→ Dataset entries
--- --- ---
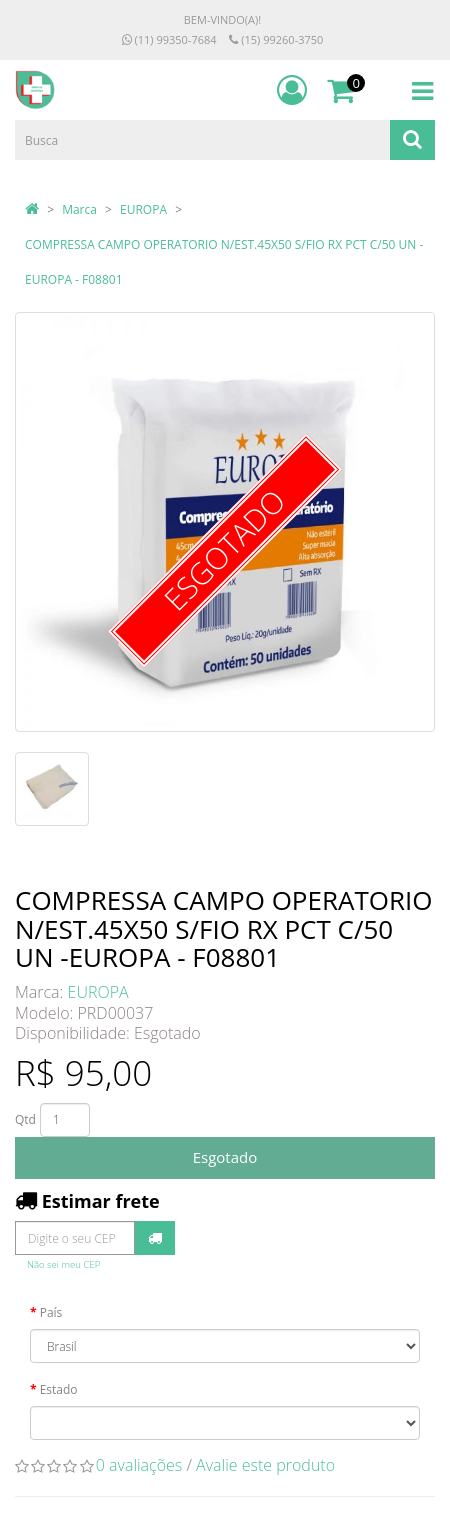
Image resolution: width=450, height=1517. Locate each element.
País (51, 1312)
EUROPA (143, 209)
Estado (59, 1389)
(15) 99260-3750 (276, 39)
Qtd (25, 1119)
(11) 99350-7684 (169, 39)
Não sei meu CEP (63, 1264)
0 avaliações (139, 1465)
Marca (79, 209)
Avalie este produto (265, 1465)
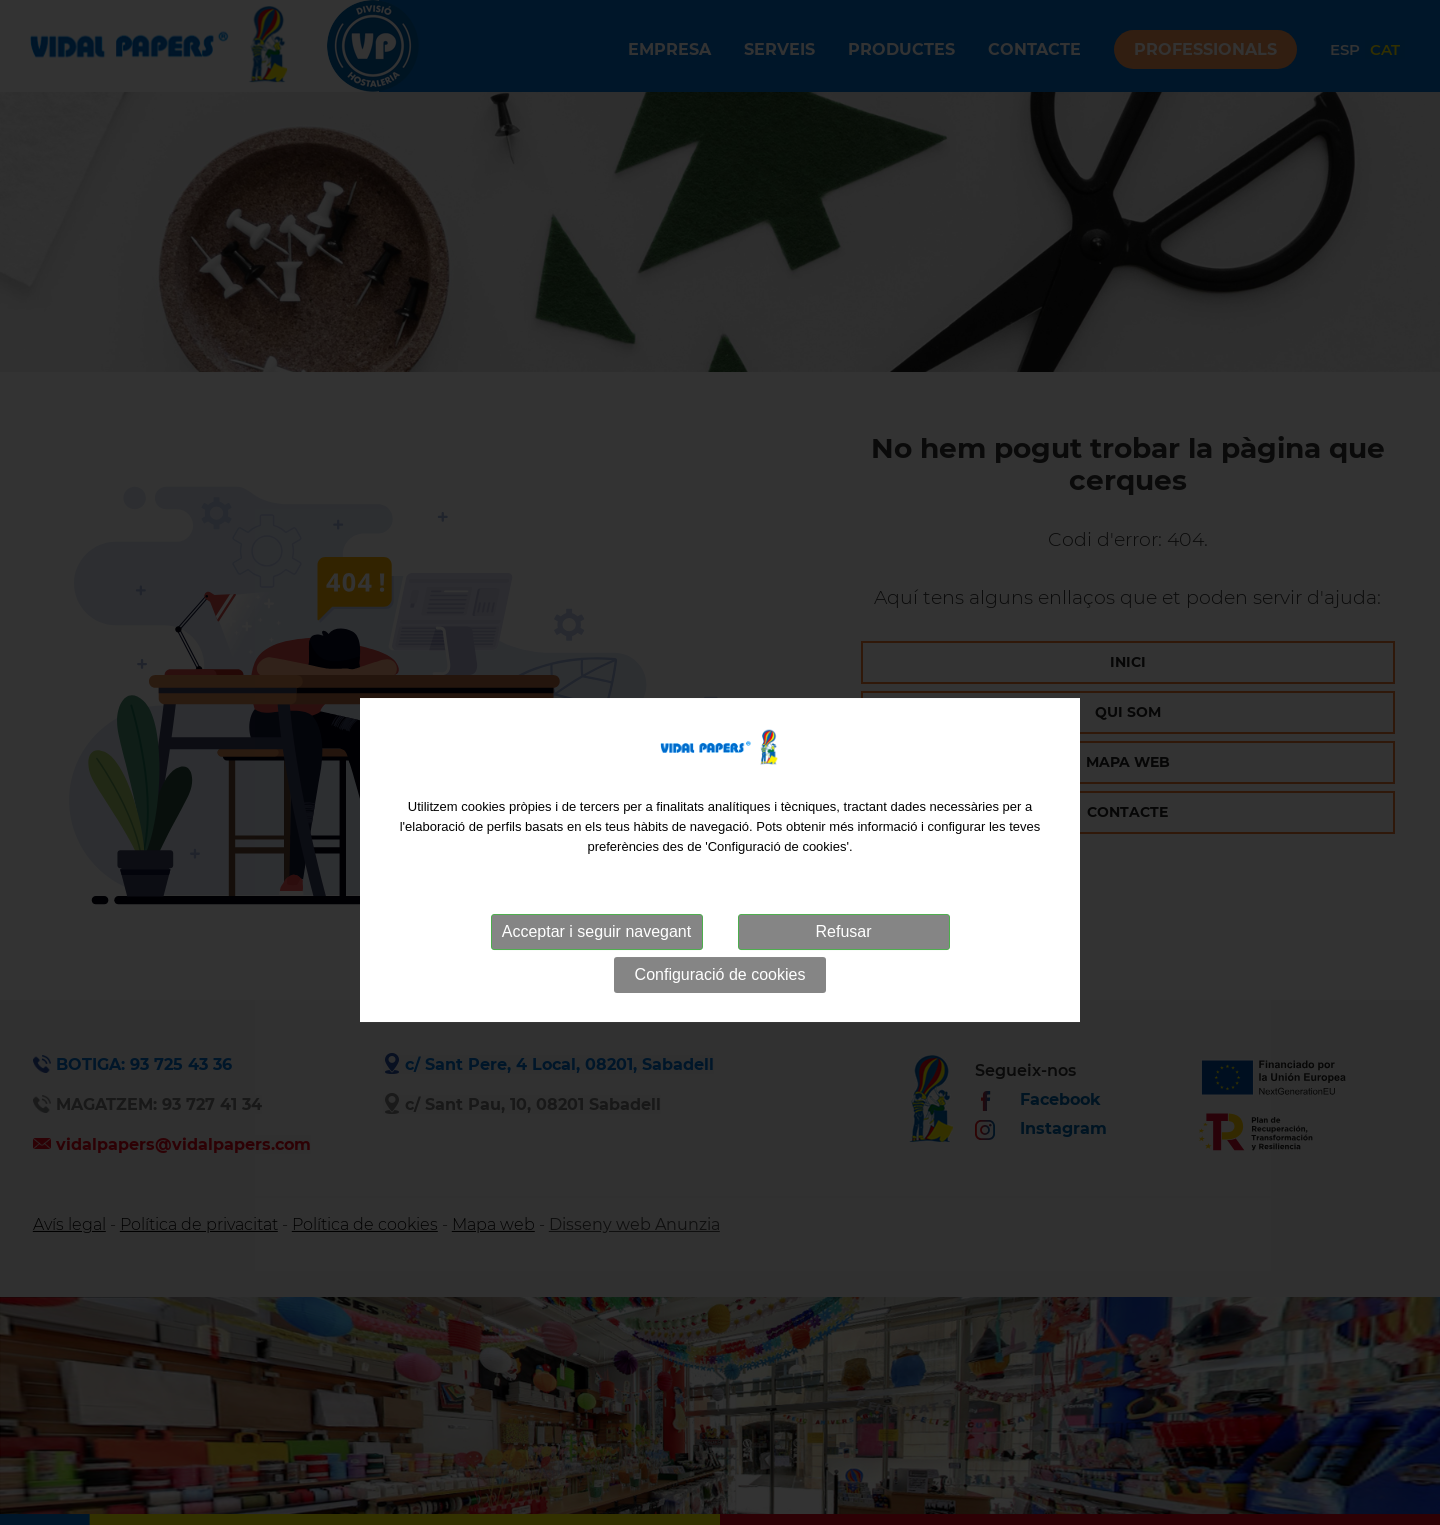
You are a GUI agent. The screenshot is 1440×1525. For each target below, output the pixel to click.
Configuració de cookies (720, 1001)
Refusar (843, 958)
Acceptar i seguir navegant (596, 958)
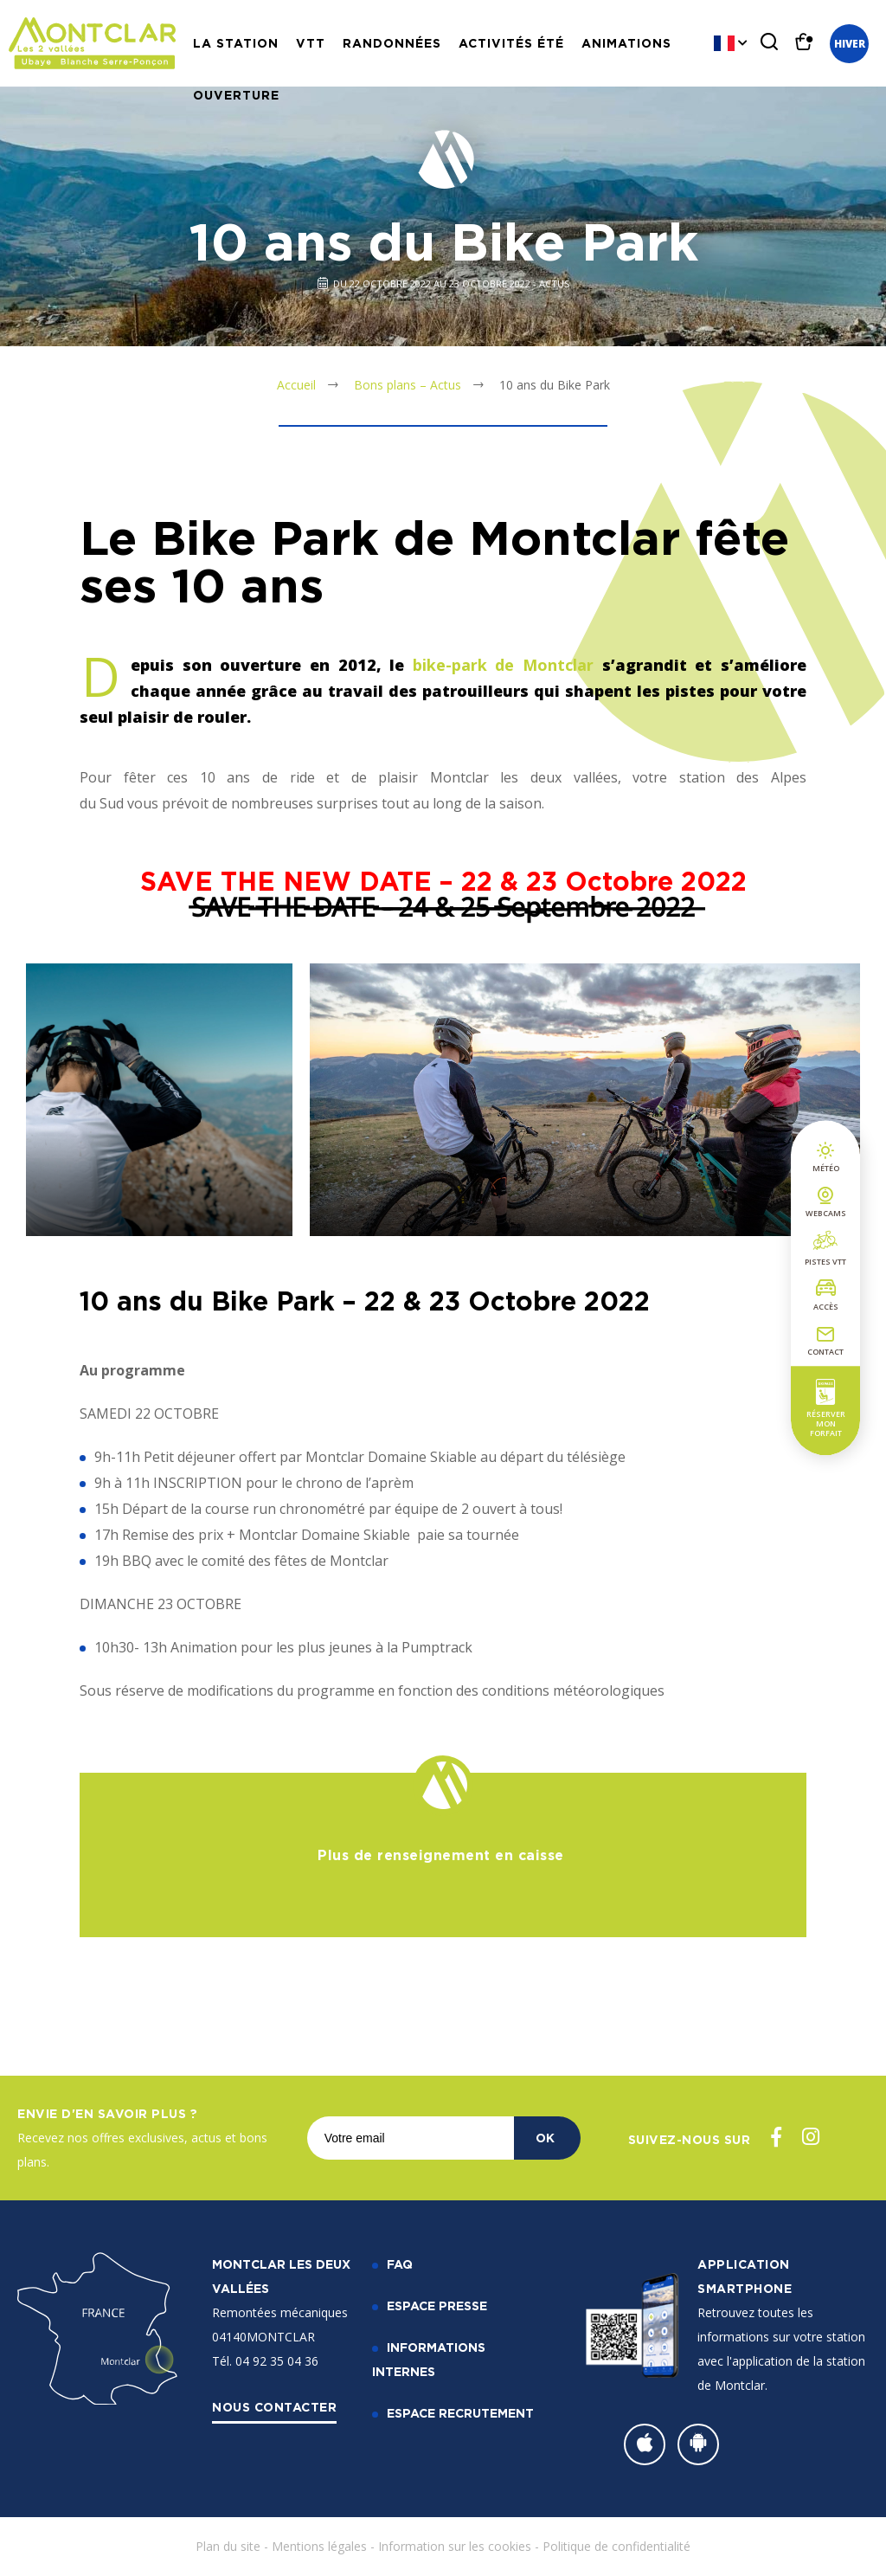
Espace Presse (437, 2305)
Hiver (849, 43)
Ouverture (236, 94)
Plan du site (228, 2546)
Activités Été (511, 42)
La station (236, 42)
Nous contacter (274, 2406)
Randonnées (392, 42)
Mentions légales (319, 2546)
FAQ (400, 2263)
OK (545, 2137)
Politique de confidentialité (616, 2546)
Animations (626, 42)
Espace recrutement (460, 2412)
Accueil (296, 385)
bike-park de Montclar (503, 664)
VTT (310, 42)
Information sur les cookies (454, 2546)
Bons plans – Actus (407, 385)
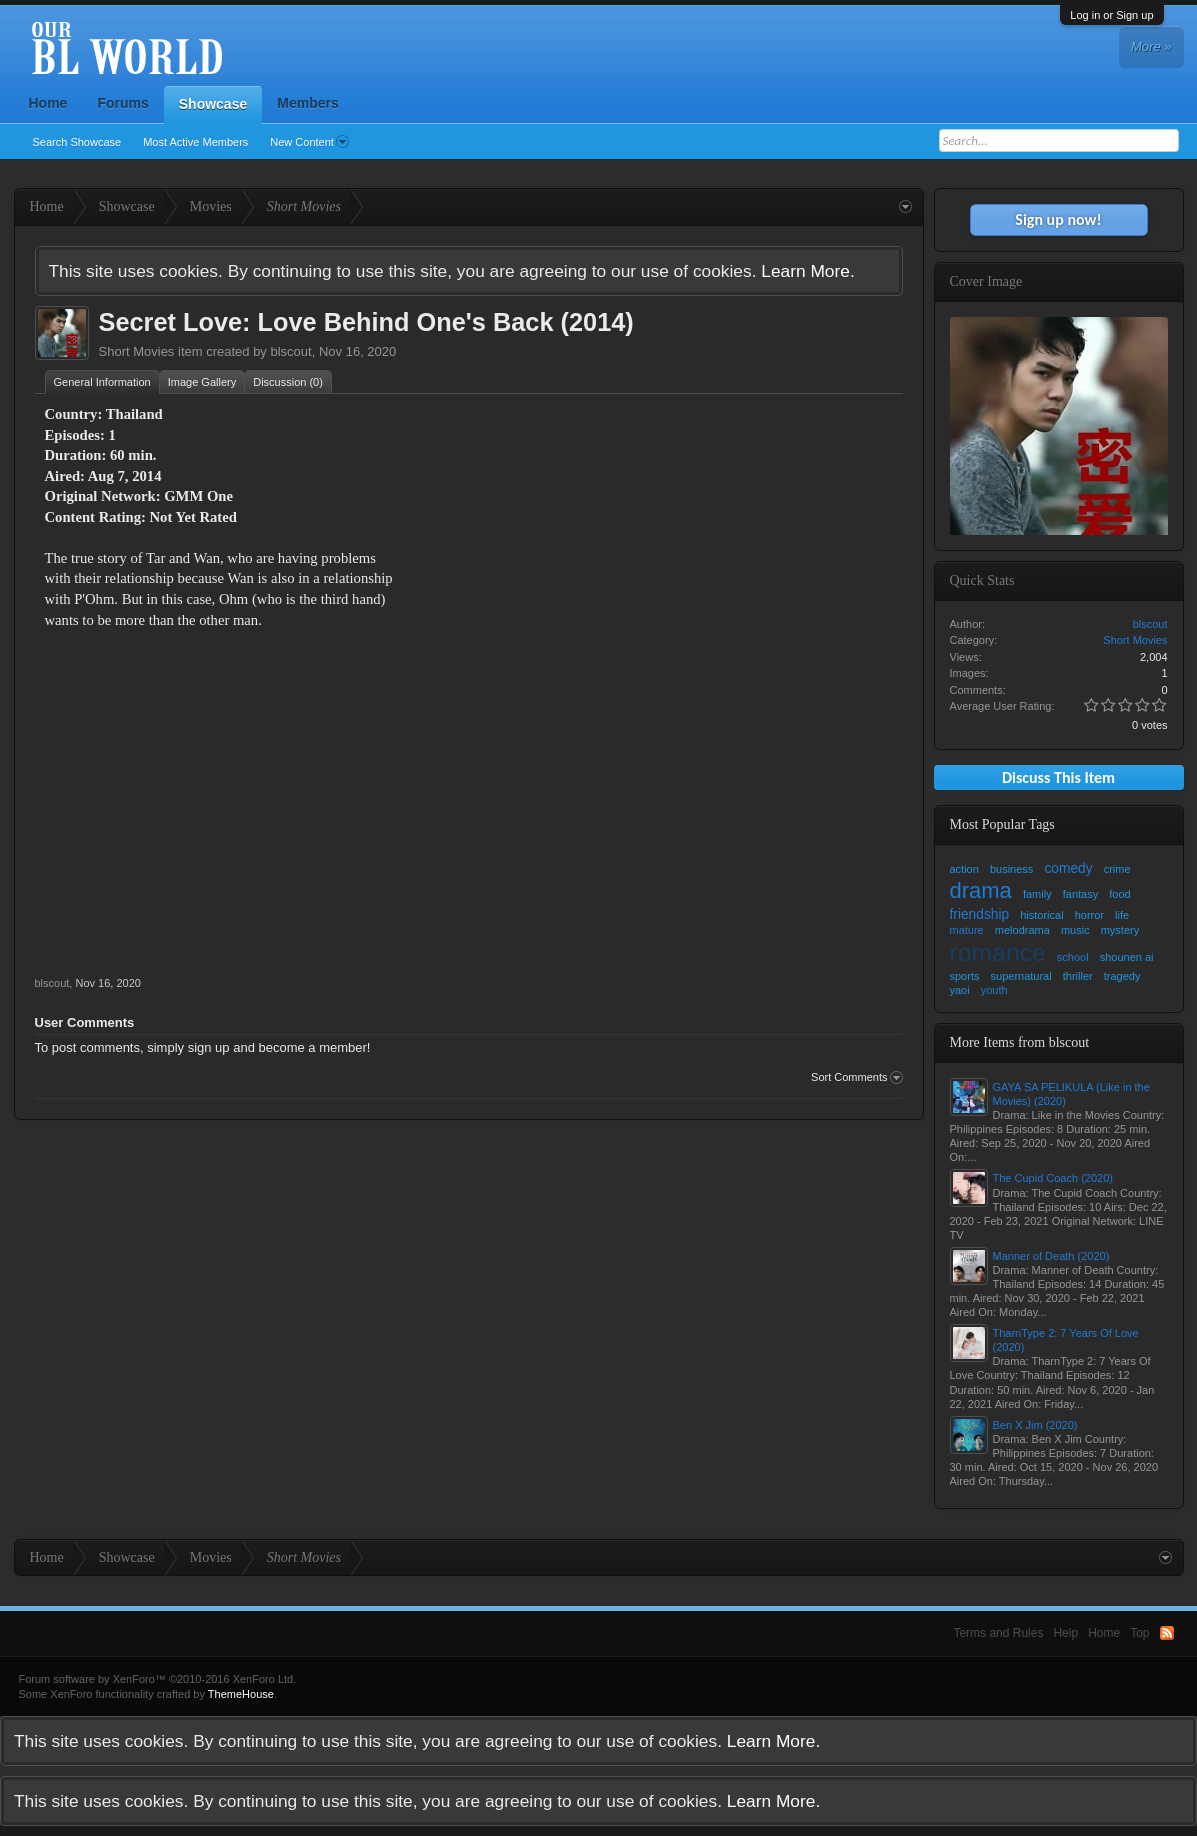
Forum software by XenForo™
--- --- ---
→ PROBLEM
The first line of the entries, the line containing "Refusar (843, 958)", and every line between them are to be output exactly; pictures are not.

→ EXPECTED OUTPUT
Image resolution: width=450, height=1517. Locate each element.
País (51, 1312)
EUROPA (143, 209)
Estado (59, 1389)
(15) 99260-3750 (276, 39)
Qtd (25, 1119)
(11) 99350-7684 (169, 39)
Não sei meu CEP (63, 1264)
0 avaliações (139, 1465)
Marca (79, 209)
Avalie este produto (265, 1465)
You are a GUI agent. The screenshot is 1440×1525. For each target below, output the pixel to click.
Configuració de cookies (720, 1001)
Refusar (843, 958)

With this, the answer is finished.